Il MAR presenta l'ultimo evento di un ampio progetto dedicato
a Mattia Moreni (1920–1999), artista tra i maggiori del Novecento in
Italia. La mostra conclude un percorso che ha coinvolto i musei di
Bagnacavallo, Forlì, Santa Sofia e Bologna, curato da Claudio Spadoni.

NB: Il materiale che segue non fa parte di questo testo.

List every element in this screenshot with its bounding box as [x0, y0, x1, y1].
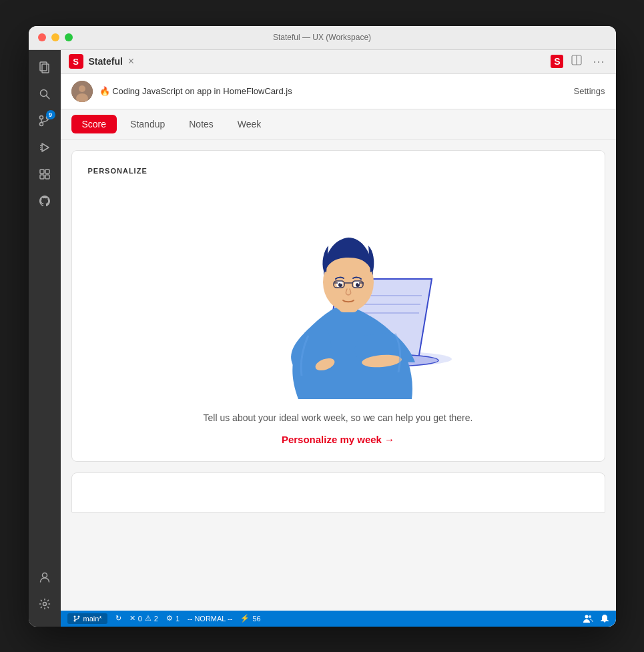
- svg-point-40: [73, 615, 75, 617]
- statusbar-right: [583, 613, 609, 624]
- activity-icon-run-debug[interactable]: [33, 135, 57, 159]
- partial-card: [71, 472, 605, 513]
- svg-point-36: [340, 283, 342, 284]
- collab-icon: [583, 613, 593, 624]
- activity-icon-settings[interactable]: [33, 592, 57, 616]
- svg-point-35: [356, 283, 360, 287]
- personalize-card: PERSONALIZE: [71, 150, 605, 462]
- stateful-icon[interactable]: S: [551, 55, 563, 68]
- svg-line-3: [46, 95, 49, 99]
- activity-description: Coding JavaScript on app in HomeFlowCard…: [112, 86, 292, 96]
- statusbar: main* ↻ ✕ 0 ⚠ 2 ⚙ 1: [61, 611, 616, 627]
- card-personalize-inner: PERSONALIZE: [72, 151, 605, 461]
- person-illustration: [225, 186, 452, 399]
- tabbar: S Stateful × S ···: [61, 50, 616, 74]
- branch-name: main*: [83, 615, 102, 623]
- activity-bar-top: 9: [33, 55, 57, 565]
- svg-point-41: [77, 615, 79, 617]
- mode-text: -- NORMAL --: [188, 615, 232, 623]
- app-window: Stateful — UX (Workspace): [29, 26, 616, 627]
- statusbar-score[interactable]: ⚡ 56: [240, 614, 260, 623]
- bell-icon: [600, 614, 609, 623]
- tab-close-button[interactable]: ×: [128, 56, 134, 67]
- settings-link[interactable]: Settings: [574, 86, 605, 96]
- logo-text: Stateful: [89, 56, 123, 67]
- svg-point-16: [43, 602, 46, 605]
- header-bar: 🔥 Coding JavaScript on app in HomeFlowCa…: [61, 74, 616, 109]
- card-description: Tell us about your ideal work week, so w…: [204, 412, 473, 423]
- close-button[interactable]: [38, 33, 46, 41]
- error-count: 0: [138, 615, 142, 623]
- statusbar-notifications[interactable]: [600, 614, 609, 623]
- sync-icon: ↻: [115, 614, 121, 623]
- tabbar-actions: S ···: [551, 52, 607, 71]
- activity-icon-source-control[interactable]: 9: [33, 109, 57, 133]
- lightning-icon: ⚡: [240, 614, 250, 623]
- titlebar: Stateful — UX (Workspace): [29, 26, 616, 50]
- statusbar-sync[interactable]: ↻: [115, 614, 121, 623]
- branch-icon: [73, 615, 81, 623]
- content-area[interactable]: PERSONALIZE: [61, 139, 616, 611]
- more-actions-icon[interactable]: ···: [590, 52, 607, 71]
- svg-rect-0: [40, 62, 47, 71]
- warning-icon: ⚠: [145, 614, 151, 623]
- task-count: 1: [176, 615, 180, 623]
- statusbar-left: main* ↻ ✕ 0 ⚠ 2 ⚙ 1: [67, 613, 261, 624]
- activity-icon-account[interactable]: [33, 565, 57, 589]
- avatar-image: [71, 81, 93, 102]
- svg-point-15: [42, 573, 47, 577]
- activity-icon-github[interactable]: [33, 189, 57, 213]
- panel: S Stateful × S ···: [61, 50, 616, 627]
- statusbar-mode: -- NORMAL --: [188, 615, 232, 623]
- score-value: 56: [252, 615, 260, 623]
- logo-s-icon: S: [69, 54, 83, 69]
- task-icon: ⚙: [166, 614, 173, 623]
- nav-tab-week[interactable]: Week: [227, 115, 272, 133]
- main-layout: 9: [29, 50, 616, 627]
- card-label: PERSONALIZE: [88, 167, 147, 175]
- error-icon: ✕: [129, 614, 135, 623]
- split-editor-icon[interactable]: [569, 52, 585, 71]
- nav-tab-standup[interactable]: Standup: [119, 115, 176, 133]
- statusbar-branch[interactable]: main*: [67, 613, 107, 624]
- source-control-badge: 9: [46, 110, 55, 119]
- activity-icon-files[interactable]: [33, 55, 57, 79]
- stateful-logo: S Stateful: [69, 54, 123, 69]
- nav-tabs: Score Standup Notes Week: [61, 109, 616, 139]
- statusbar-errors[interactable]: ✕ 0 ⚠ 2: [129, 614, 158, 623]
- maximize-button[interactable]: [65, 33, 73, 41]
- header-activity-text: 🔥 Coding JavaScript on app in HomeFlowCa…: [99, 86, 292, 96]
- svg-point-44: [585, 615, 588, 618]
- activity-bar: 9: [29, 50, 61, 627]
- activity-icon-search[interactable]: [33, 82, 57, 106]
- warning-count: 2: [154, 615, 158, 623]
- window-controls: [38, 33, 73, 41]
- header-left: 🔥 Coding JavaScript on app in HomeFlowCa…: [71, 81, 292, 102]
- statusbar-tasks[interactable]: ⚙ 1: [166, 614, 180, 623]
- svg-point-37: [358, 283, 359, 284]
- fire-icon: 🔥: [99, 86, 110, 96]
- personalize-cta-link[interactable]: Personalize my week →: [282, 434, 394, 445]
- svg-rect-14: [45, 175, 49, 179]
- statusbar-collab[interactable]: [583, 613, 593, 624]
- window-title: Stateful — UX (Workspace): [273, 33, 371, 42]
- svg-rect-1: [42, 64, 49, 73]
- svg-marker-7: [42, 143, 49, 151]
- svg-rect-12: [45, 170, 49, 174]
- svg-rect-13: [40, 175, 44, 179]
- activity-icon-extensions[interactable]: [33, 162, 57, 186]
- nav-tab-notes[interactable]: Notes: [178, 115, 224, 133]
- nav-tab-score[interactable]: Score: [71, 115, 117, 133]
- svg-point-34: [338, 283, 342, 287]
- svg-rect-11: [40, 170, 44, 174]
- svg-point-20: [79, 85, 85, 92]
- activity-bar-bottom: [33, 565, 57, 621]
- avatar: [71, 81, 93, 102]
- minimize-button[interactable]: [51, 33, 59, 41]
- svg-point-45: [589, 615, 591, 618]
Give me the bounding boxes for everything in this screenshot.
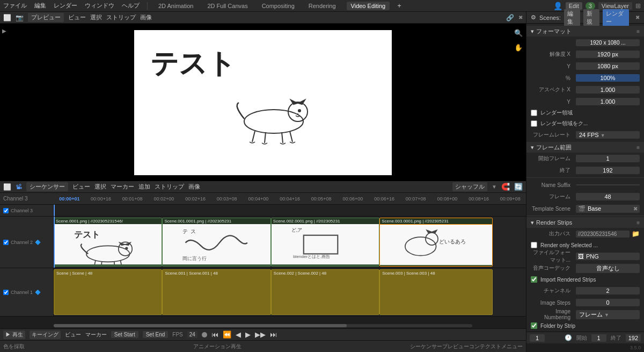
channel-2-content[interactable]: Scene.0001.png | //202305231546/ テスト xyxy=(54,217,526,268)
strip-ch1-1[interactable]: Scene | Scene | 48 xyxy=(54,269,162,315)
preview-close-icon[interactable]: ✖ xyxy=(518,15,523,20)
aspect-x-value[interactable]: 1.000 xyxy=(576,86,640,94)
channel-1-content[interactable]: Scene | Scene | 48 Scene.001 | Scene.001… xyxy=(54,268,526,316)
preview-zoom-icon[interactable]: 🔍 xyxy=(513,28,524,38)
template-scene-value[interactable]: 🎬 Base ✖ xyxy=(576,205,640,213)
image-numbering-row: Image Numbering フレーム ▼ xyxy=(526,308,644,320)
render-strips-header[interactable]: ▾ Render Strips ≡ xyxy=(526,217,644,228)
menu-window[interactable]: ウィンドウ xyxy=(85,2,114,10)
tab-compositing[interactable]: Compositing xyxy=(259,2,298,10)
framerate-value[interactable]: 24 FPS ▼ xyxy=(576,131,640,139)
add-tab-button[interactable]: + xyxy=(397,2,401,10)
channel-1-toggle[interactable] xyxy=(3,290,9,295)
audio-codec-value[interactable]: 音声なし xyxy=(576,264,640,273)
aspect-y-value[interactable]: 1.000 xyxy=(576,98,640,105)
strip-ch2-1[interactable]: Scene.0001.png | //202305231546/ テスト xyxy=(54,218,162,267)
seq-menu-view[interactable]: ビュー xyxy=(72,183,90,191)
strip-ch2-4[interactable]: Scene.003.0001.png | //202305231 xyxy=(379,218,493,267)
render-only-selected-checkbox[interactable] xyxy=(531,242,537,248)
frame-prop-value[interactable]: 48 xyxy=(576,193,640,200)
menu-edit[interactable]: 編集 xyxy=(34,2,46,10)
seq-scrollbar-inner[interactable] xyxy=(54,324,472,327)
shuffle-button[interactable]: シャッフル xyxy=(452,182,487,191)
strip-ch1-3[interactable]: Scene.002 | Scene.002 | 48 xyxy=(271,269,379,315)
transport-begin[interactable]: ⏮ xyxy=(211,331,218,339)
preview-menu-strip[interactable]: ストリップ xyxy=(106,13,136,21)
seq-menu-marker[interactable]: マーカー xyxy=(111,183,134,191)
end-frame-value[interactable]: 192 xyxy=(576,167,640,174)
preview-menu-select[interactable]: 選択 xyxy=(90,13,102,21)
folder-by-strip-checkbox[interactable] xyxy=(531,322,537,329)
channel-value[interactable]: 2 xyxy=(576,287,640,294)
preview-link-icon[interactable]: 🔗 xyxy=(506,14,514,21)
image-steps-value[interactable]: 0 xyxy=(576,299,640,306)
marker-dropdown[interactable]: マーカー xyxy=(85,331,107,339)
seq-sync-icon[interactable]: 🔄 xyxy=(514,183,523,191)
resolution-pct-value[interactable]: 100% xyxy=(576,74,640,82)
tab-rendering[interactable]: Rendering xyxy=(305,2,339,10)
tab-video-editing[interactable]: Video Editing xyxy=(347,2,390,10)
channel-3-content[interactable] xyxy=(54,205,526,216)
menu-file[interactable]: ファイル xyxy=(3,2,27,10)
preview-sidebar-toggle[interactable]: ▶ xyxy=(2,28,6,34)
output-path-value[interactable]: //202305231546 xyxy=(576,231,630,238)
seq-snap-icon[interactable]: 🧲 xyxy=(501,183,510,191)
import-rendered-checkbox[interactable] xyxy=(531,276,537,283)
seq-scrollbar-thumb[interactable] xyxy=(54,324,347,327)
channel-2-toggle[interactable] xyxy=(3,240,9,245)
template-scene-clear[interactable]: ✖ xyxy=(633,206,638,212)
format-section-header[interactable]: ▾ フォーマット ≡ xyxy=(526,26,644,37)
image-numbering-value[interactable]: フレーム ▼ xyxy=(576,310,640,319)
render-region-checkbox[interactable] xyxy=(531,110,537,116)
record-dot[interactable] xyxy=(202,332,207,337)
view-layer-dropdown[interactable]: ViewLayer xyxy=(598,2,632,10)
resolution-y-value[interactable]: 1080 px xyxy=(576,62,640,70)
transport-play[interactable]: ▶ xyxy=(245,331,251,339)
seq-menu-strip[interactable]: ストリップ xyxy=(155,183,184,191)
transport-next-frame[interactable]: ▶▶ xyxy=(255,331,266,339)
preview-grab-icon[interactable]: ✋ xyxy=(513,42,524,53)
set-end-button[interactable]: Set End xyxy=(143,331,169,338)
seq-menu-image[interactable]: 画像 xyxy=(188,183,200,191)
set-start-button[interactable]: Set Start xyxy=(111,331,138,338)
menu-help[interactable]: ヘルプ xyxy=(122,2,140,10)
resolution-x-value[interactable]: 1920 px xyxy=(576,51,640,58)
preview-menu-view[interactable]: ビュー xyxy=(68,13,86,21)
start-frame-value[interactable]: 1 xyxy=(576,155,640,162)
tab-2d-full-canvas[interactable]: 2D Full Canvas xyxy=(204,2,251,10)
seq-scrollbar[interactable] xyxy=(0,323,526,328)
preview-menu-image[interactable]: 画像 xyxy=(140,13,152,21)
strip-ch1-4[interactable]: Scene.003 | Scene.003 | 48 xyxy=(379,269,493,315)
frame-range-options[interactable]: ≡ xyxy=(636,145,640,150)
tab-2d-animation[interactable]: 2D Animation xyxy=(155,2,196,10)
seq-menu-select[interactable]: 選択 xyxy=(94,183,106,191)
footer-end-value[interactable]: 192 xyxy=(626,334,641,342)
name-suffix-value[interactable] xyxy=(576,184,640,185)
maximize-icon[interactable]: ⊞ xyxy=(635,2,641,10)
footer-left-value[interactable]: 1 xyxy=(530,334,545,342)
strip-ch2-3[interactable]: Scene.002.0001.png | //202305231 ど,ア ble… xyxy=(271,218,379,267)
strip-ch2-2[interactable]: Scene.001.0001.png | //202305231 テ ス 岡に言… xyxy=(162,218,270,267)
format-options-icon[interactable]: ≡ xyxy=(636,28,640,34)
right-panel-close[interactable]: ✖ xyxy=(635,15,640,20)
transport-end[interactable]: ⏭ xyxy=(270,331,277,339)
seq-menu-add[interactable]: 追加 xyxy=(138,183,150,191)
output-path-folder-icon[interactable]: 📁 xyxy=(632,230,640,238)
frame-range-header[interactable]: ▾ フレーム範囲 ≡ xyxy=(526,142,644,153)
resolution-value[interactable]: 1920 x 1080 ... xyxy=(576,39,640,46)
footer-start-value[interactable]: 1 xyxy=(591,334,606,342)
strip-ch1-2[interactable]: Scene.001 | Scene.001 | 48 xyxy=(162,269,270,315)
render-strips-label: Render Strips xyxy=(536,219,572,226)
svg-text:ど,ア: ど,ア xyxy=(291,227,303,233)
render-strips-options[interactable]: ≡ xyxy=(636,220,640,226)
keying-dropdown[interactable]: キーイング xyxy=(30,331,61,339)
transport-prev-frame[interactable]: ◀ xyxy=(236,331,241,339)
playback-dropdown[interactable]: ▶ 再生 xyxy=(3,331,25,339)
view-dropdown[interactable]: ビュー xyxy=(65,331,81,339)
channel-3-toggle[interactable] xyxy=(3,208,9,213)
transport-prev-key[interactable]: ⏪ xyxy=(223,331,231,339)
crop-region-checkbox[interactable] xyxy=(531,120,537,127)
file-format-value[interactable]: 🖼 PNG xyxy=(576,253,640,260)
shuffle-dropdown[interactable]: ▼ xyxy=(492,184,497,190)
menu-render[interactable]: レンダー xyxy=(54,2,77,10)
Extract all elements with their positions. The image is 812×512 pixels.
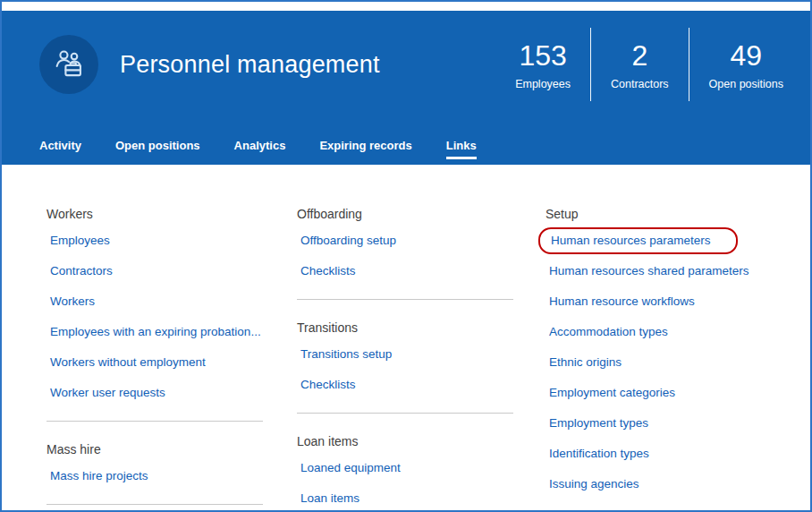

Nell'esposizione, curata da Serena Simoni, sono esposte circa una
trentina di grandi opere che documentano la produzione degli ultimi
vent'anni di vita dell'artista dal 1980 fino al 1999, anno della scomparsa
di Moreni.
Il percorso è articolato in due sezioni dedicate ai cicli della Regressione
della Specie e degli Umanoidi, con opere che ispirano una riflessione sul
declino dell'uomo e delle arti nell'epoca contemporanea: geometrie
indisciplinate, oggetti, robot e umanoidi raccontano la visione inquieta
e profetica della modernità attraverso la visione dell'artista. Una terza
sezione documentaria presenta un'ampia selezione di fotografie e
materiali d'archivio.
Un'occasione imperdibile per riscoprire l'attualità di uno degli artisti più
radicali del secondo Novecento italiano.